═══ Stored data

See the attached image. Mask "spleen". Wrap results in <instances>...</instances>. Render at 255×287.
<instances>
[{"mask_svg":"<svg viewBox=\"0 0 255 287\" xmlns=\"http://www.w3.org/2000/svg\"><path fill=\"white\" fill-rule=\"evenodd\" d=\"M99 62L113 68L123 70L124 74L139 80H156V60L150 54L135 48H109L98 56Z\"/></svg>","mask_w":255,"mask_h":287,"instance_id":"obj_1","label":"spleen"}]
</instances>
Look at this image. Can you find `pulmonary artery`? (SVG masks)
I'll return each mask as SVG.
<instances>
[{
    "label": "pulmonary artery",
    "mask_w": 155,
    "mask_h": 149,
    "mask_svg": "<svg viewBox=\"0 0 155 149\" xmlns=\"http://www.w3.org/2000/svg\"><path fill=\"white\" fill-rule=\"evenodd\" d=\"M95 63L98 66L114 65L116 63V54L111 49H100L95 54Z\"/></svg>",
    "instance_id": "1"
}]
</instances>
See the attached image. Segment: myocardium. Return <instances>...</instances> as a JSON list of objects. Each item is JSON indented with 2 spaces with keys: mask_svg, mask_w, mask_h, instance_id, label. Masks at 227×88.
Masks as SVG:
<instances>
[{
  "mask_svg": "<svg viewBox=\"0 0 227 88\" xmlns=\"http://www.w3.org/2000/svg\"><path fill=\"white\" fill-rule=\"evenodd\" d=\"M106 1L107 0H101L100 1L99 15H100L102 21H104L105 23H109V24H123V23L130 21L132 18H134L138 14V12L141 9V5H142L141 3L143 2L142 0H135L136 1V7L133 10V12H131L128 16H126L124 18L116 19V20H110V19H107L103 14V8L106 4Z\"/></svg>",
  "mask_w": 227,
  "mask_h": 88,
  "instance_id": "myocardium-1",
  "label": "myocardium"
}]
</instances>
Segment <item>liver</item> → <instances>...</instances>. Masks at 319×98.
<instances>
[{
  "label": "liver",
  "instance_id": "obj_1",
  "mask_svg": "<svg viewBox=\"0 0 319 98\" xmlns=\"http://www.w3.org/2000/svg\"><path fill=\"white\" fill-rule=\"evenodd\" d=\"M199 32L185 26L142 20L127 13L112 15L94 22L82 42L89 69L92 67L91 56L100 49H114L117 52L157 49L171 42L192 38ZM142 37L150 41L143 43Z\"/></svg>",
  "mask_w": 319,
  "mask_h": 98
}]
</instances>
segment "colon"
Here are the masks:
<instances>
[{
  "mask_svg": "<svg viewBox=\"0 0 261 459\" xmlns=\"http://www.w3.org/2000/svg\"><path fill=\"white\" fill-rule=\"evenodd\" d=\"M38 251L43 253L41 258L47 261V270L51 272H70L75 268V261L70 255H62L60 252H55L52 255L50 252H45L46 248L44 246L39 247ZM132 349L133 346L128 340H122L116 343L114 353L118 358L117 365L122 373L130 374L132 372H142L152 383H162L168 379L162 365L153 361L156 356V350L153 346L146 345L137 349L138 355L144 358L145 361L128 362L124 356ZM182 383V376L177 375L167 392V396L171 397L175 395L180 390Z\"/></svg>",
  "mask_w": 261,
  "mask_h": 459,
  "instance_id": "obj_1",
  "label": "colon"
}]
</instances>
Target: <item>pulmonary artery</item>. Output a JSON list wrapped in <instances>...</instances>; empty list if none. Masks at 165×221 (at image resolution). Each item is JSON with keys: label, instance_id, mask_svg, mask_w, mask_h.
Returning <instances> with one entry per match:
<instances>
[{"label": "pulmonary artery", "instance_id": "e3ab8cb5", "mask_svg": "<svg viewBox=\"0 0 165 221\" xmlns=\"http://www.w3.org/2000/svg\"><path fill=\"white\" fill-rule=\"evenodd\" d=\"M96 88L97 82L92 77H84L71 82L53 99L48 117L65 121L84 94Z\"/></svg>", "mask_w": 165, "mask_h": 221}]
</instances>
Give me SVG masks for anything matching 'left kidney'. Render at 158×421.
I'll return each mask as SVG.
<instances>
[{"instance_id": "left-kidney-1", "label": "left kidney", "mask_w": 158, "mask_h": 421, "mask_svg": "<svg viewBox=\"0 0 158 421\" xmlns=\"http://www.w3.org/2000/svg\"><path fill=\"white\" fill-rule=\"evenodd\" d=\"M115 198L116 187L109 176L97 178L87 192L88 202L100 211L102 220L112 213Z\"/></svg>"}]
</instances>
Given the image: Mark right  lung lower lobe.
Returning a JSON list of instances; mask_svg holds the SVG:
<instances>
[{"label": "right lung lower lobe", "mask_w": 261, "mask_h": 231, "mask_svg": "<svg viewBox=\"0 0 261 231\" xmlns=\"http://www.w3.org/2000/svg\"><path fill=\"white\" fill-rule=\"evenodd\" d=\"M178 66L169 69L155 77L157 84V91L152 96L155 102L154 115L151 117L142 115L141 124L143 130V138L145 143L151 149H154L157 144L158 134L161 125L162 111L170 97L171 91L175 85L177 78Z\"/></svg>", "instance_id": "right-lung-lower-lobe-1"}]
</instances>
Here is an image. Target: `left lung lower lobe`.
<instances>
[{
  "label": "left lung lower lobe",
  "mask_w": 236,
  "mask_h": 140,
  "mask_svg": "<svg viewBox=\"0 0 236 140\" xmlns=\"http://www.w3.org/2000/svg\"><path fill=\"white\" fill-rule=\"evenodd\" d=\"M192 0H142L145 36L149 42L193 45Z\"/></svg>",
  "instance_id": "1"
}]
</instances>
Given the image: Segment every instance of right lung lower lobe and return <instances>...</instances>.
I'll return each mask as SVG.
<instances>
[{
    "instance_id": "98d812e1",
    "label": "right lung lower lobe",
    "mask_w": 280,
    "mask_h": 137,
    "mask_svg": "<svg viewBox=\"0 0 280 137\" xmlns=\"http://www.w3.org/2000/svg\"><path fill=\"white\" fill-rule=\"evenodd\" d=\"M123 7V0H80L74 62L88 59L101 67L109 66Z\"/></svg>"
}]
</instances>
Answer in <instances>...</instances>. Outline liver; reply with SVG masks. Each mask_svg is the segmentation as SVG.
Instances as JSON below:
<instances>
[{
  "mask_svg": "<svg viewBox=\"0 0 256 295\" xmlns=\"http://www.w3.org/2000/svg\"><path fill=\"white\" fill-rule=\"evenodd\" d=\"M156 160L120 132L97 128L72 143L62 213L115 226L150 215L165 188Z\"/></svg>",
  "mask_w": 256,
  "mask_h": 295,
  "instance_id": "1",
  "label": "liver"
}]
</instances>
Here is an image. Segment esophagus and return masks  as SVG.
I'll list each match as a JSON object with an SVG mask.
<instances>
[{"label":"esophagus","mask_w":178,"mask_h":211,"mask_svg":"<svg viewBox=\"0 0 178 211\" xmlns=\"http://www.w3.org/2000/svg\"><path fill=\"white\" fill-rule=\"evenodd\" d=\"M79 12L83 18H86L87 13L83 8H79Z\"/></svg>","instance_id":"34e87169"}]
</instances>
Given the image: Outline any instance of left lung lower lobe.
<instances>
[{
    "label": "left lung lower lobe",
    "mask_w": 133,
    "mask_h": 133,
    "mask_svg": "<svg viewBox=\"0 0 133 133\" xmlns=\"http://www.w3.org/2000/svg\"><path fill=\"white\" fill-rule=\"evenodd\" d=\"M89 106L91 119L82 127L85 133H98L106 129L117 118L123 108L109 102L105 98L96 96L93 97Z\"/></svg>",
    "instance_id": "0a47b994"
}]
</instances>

══════

* Directions for this task
Repeat all of the material, exactly as it reads.

* Result of this exercise
See the attached image. Mask "spleen". Wrap results in <instances>...</instances>. Render at 255×287.
<instances>
[{"mask_svg":"<svg viewBox=\"0 0 255 287\" xmlns=\"http://www.w3.org/2000/svg\"><path fill=\"white\" fill-rule=\"evenodd\" d=\"M99 62L113 68L123 70L124 74L139 80H156V60L150 54L135 48H109L98 56Z\"/></svg>","mask_w":255,"mask_h":287,"instance_id":"obj_1","label":"spleen"}]
</instances>
Look at this image. Can you find `pulmonary artery`? (SVG masks)
I'll return each mask as SVG.
<instances>
[{
    "label": "pulmonary artery",
    "mask_w": 155,
    "mask_h": 149,
    "mask_svg": "<svg viewBox=\"0 0 155 149\" xmlns=\"http://www.w3.org/2000/svg\"><path fill=\"white\" fill-rule=\"evenodd\" d=\"M95 63L98 66L114 65L116 63V54L111 49H100L95 54Z\"/></svg>",
    "instance_id": "1"
}]
</instances>
See the attached image. Segment: myocardium. Return <instances>...</instances> as a JSON list of objects. Each item is JSON indented with 2 spaces with keys: mask_svg, mask_w, mask_h, instance_id, label. Masks at 227×88.
Masks as SVG:
<instances>
[{
  "mask_svg": "<svg viewBox=\"0 0 227 88\" xmlns=\"http://www.w3.org/2000/svg\"><path fill=\"white\" fill-rule=\"evenodd\" d=\"M106 1L107 0H101L100 1L99 15H100L102 21H104L105 23H109V24H123V23L130 21L132 18H134L138 14V12L141 9V5H142L141 3L143 2L142 0H135L136 1V7L133 10V12H131L128 16H126L124 18L116 19V20H110V19H107L103 14V8L106 4Z\"/></svg>",
  "mask_w": 227,
  "mask_h": 88,
  "instance_id": "myocardium-1",
  "label": "myocardium"
}]
</instances>
Segment <item>liver</item> → <instances>...</instances>. Masks at 319×98.
<instances>
[{
  "label": "liver",
  "instance_id": "obj_1",
  "mask_svg": "<svg viewBox=\"0 0 319 98\" xmlns=\"http://www.w3.org/2000/svg\"><path fill=\"white\" fill-rule=\"evenodd\" d=\"M199 32L185 26L142 20L127 13L112 15L94 22L82 42L89 69L92 67L91 56L100 49H114L117 52L157 49L171 42L192 38ZM142 37L150 41L143 43Z\"/></svg>",
  "mask_w": 319,
  "mask_h": 98
}]
</instances>
segment "colon"
Here are the masks:
<instances>
[{
  "mask_svg": "<svg viewBox=\"0 0 261 459\" xmlns=\"http://www.w3.org/2000/svg\"><path fill=\"white\" fill-rule=\"evenodd\" d=\"M38 251L43 253L41 258L47 261V270L51 272H70L75 268V261L70 255H62L60 252H55L52 255L50 252H45L46 248L44 246L39 247ZM132 349L133 346L128 340H122L116 343L114 353L118 358L117 365L122 373L130 374L132 372H142L152 383H162L168 379L162 365L153 361L156 356V350L153 346L146 345L137 349L138 355L144 358L145 361L128 362L124 356ZM182 383V376L177 375L167 392V396L171 397L175 395L180 390Z\"/></svg>",
  "mask_w": 261,
  "mask_h": 459,
  "instance_id": "obj_1",
  "label": "colon"
}]
</instances>
Target: <item>pulmonary artery</item>. Output a JSON list wrapped in <instances>...</instances>; empty list if none. Masks at 165×221 (at image resolution). Each item is JSON with keys: label, instance_id, mask_svg, mask_w, mask_h.
Returning <instances> with one entry per match:
<instances>
[{"label": "pulmonary artery", "instance_id": "e3ab8cb5", "mask_svg": "<svg viewBox=\"0 0 165 221\" xmlns=\"http://www.w3.org/2000/svg\"><path fill=\"white\" fill-rule=\"evenodd\" d=\"M96 88L97 82L92 77H84L71 82L53 99L48 117L65 121L84 94Z\"/></svg>", "mask_w": 165, "mask_h": 221}]
</instances>
Give me SVG masks for anything matching 'left kidney'. Render at 158×421.
I'll return each mask as SVG.
<instances>
[{"instance_id": "left-kidney-1", "label": "left kidney", "mask_w": 158, "mask_h": 421, "mask_svg": "<svg viewBox=\"0 0 158 421\" xmlns=\"http://www.w3.org/2000/svg\"><path fill=\"white\" fill-rule=\"evenodd\" d=\"M115 198L116 187L109 176L97 178L87 192L88 202L100 211L102 220L112 213Z\"/></svg>"}]
</instances>
Given the image: Mark right  lung lower lobe.
Returning a JSON list of instances; mask_svg holds the SVG:
<instances>
[{"label": "right lung lower lobe", "mask_w": 261, "mask_h": 231, "mask_svg": "<svg viewBox=\"0 0 261 231\" xmlns=\"http://www.w3.org/2000/svg\"><path fill=\"white\" fill-rule=\"evenodd\" d=\"M178 66L169 69L155 77L157 84V91L152 96L155 102L154 115L151 117L142 115L141 124L143 130V138L145 143L151 149H154L157 144L158 134L161 125L162 111L170 97L171 91L175 85L177 78Z\"/></svg>", "instance_id": "right-lung-lower-lobe-1"}]
</instances>
Here is an image. Target: `left lung lower lobe`.
<instances>
[{
  "label": "left lung lower lobe",
  "mask_w": 236,
  "mask_h": 140,
  "mask_svg": "<svg viewBox=\"0 0 236 140\" xmlns=\"http://www.w3.org/2000/svg\"><path fill=\"white\" fill-rule=\"evenodd\" d=\"M192 0H142L145 36L149 42L193 45Z\"/></svg>",
  "instance_id": "1"
}]
</instances>
Given the image: Segment every instance of right lung lower lobe and return <instances>...</instances>.
I'll return each mask as SVG.
<instances>
[{
    "instance_id": "98d812e1",
    "label": "right lung lower lobe",
    "mask_w": 280,
    "mask_h": 137,
    "mask_svg": "<svg viewBox=\"0 0 280 137\" xmlns=\"http://www.w3.org/2000/svg\"><path fill=\"white\" fill-rule=\"evenodd\" d=\"M123 7V0H80L74 62L88 59L101 67L109 66Z\"/></svg>"
}]
</instances>
Answer in <instances>...</instances>. Outline liver; reply with SVG masks. Each mask_svg is the segmentation as SVG.
Instances as JSON below:
<instances>
[{
  "mask_svg": "<svg viewBox=\"0 0 256 295\" xmlns=\"http://www.w3.org/2000/svg\"><path fill=\"white\" fill-rule=\"evenodd\" d=\"M156 160L120 132L97 128L72 143L62 213L115 226L150 215L165 188Z\"/></svg>",
  "mask_w": 256,
  "mask_h": 295,
  "instance_id": "1",
  "label": "liver"
}]
</instances>
Here is an image. Segment esophagus and return masks  as SVG.
I'll list each match as a JSON object with an SVG mask.
<instances>
[{"label":"esophagus","mask_w":178,"mask_h":211,"mask_svg":"<svg viewBox=\"0 0 178 211\" xmlns=\"http://www.w3.org/2000/svg\"><path fill=\"white\" fill-rule=\"evenodd\" d=\"M79 12L83 18H86L87 13L83 8H79Z\"/></svg>","instance_id":"34e87169"}]
</instances>
Given the image: Outline any instance of left lung lower lobe.
<instances>
[{
    "label": "left lung lower lobe",
    "mask_w": 133,
    "mask_h": 133,
    "mask_svg": "<svg viewBox=\"0 0 133 133\" xmlns=\"http://www.w3.org/2000/svg\"><path fill=\"white\" fill-rule=\"evenodd\" d=\"M89 106L91 119L82 127L85 133H98L106 129L117 118L123 108L109 102L105 98L96 96L93 97Z\"/></svg>",
    "instance_id": "0a47b994"
}]
</instances>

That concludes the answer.